The last twenty years have witnessed a transformation in the development of market mechanisms for supplying electric power. Applied mathematics continues to make major contributions in both understanding and implementing these market mechanisms. This article presents a personal perspective on the role of applied mathematics in this area, as well as a selected set of contributions and promising directions.

Studying market mechanisms for electricity is simplified by its being a single commodity, but complicated by features that make standard economic models difficult to apply. To begin, electricity is not easily storable, and the flow of power over a transmission network must satisfy certain laws of physics. The optimal power flow problem of meeting active and reactive power requirements at least cost is formulated with complex variables and is highly nonlinear. Scheduling power dispatch of large generation units must also satisfy unit-commitment constraints that involve costs and delays for starting turbines or ramping them up or down. All these features lead engineers toward system optimization problems of some complexity that, in their most general form, are not convex. Nevertheless, powerful optimization techniques (e.g., mixed integer programming for capacity expansion and unit commitment [8], or semi-definite programming relaxations for optimal power flow [10]) have been developed to attack these problems.

Electricity market mechanisms attempt to replace such system optimizations by individual optimizations. The goal of the market designer is to recover the system optimal solution, but to do so by providing incentives rather than control. The incentives are intended to produce an optimal supply of power in the short run (from the cheapest plants), as well as to provide sufficient profits to cover the long-run costs of generation, including the construction of new generating plants when and where needed. Ideally, incentives would give a system optimal solution in both the short and the long run, but this is not typically possible. If the underlying short-run system optimization problem is not convex, for example, some approximation is needed to make it so and thus allow its decomposition into agent problems.

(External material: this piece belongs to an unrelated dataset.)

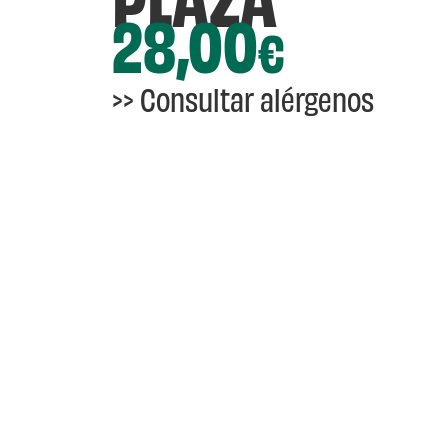
PLAZA
28,00
€
>>
Consultar alérgenos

Even when the system optimization problem is convex, if generators can act as price setters in these markets, the exercise of their market power often leads to Nash equilibrium solutions that incur losses of overall welfare. In other words, acting in their own self-interest, generators seek to withhold generation so as to increase prices above competitive levels; this leads to an equilibrium at which no generators are willing  to unilaterally alter their generation levels. Although the result is increased profits for generators, the losses to consumers often exceed this gain. Many papers in the applied mathematics literature deal with this phenomenon not only in electricity, but also in telecommunications, road traffic, supply chains, and other applications.

Most practical questions about market power in electricity markets are asked ex ante. Market designers prefer to model a market mechanism before testing it in the real world, when real money is at stake. Different mechanisms produce different overall efficiencies, but also different transfers of wealth between agents. 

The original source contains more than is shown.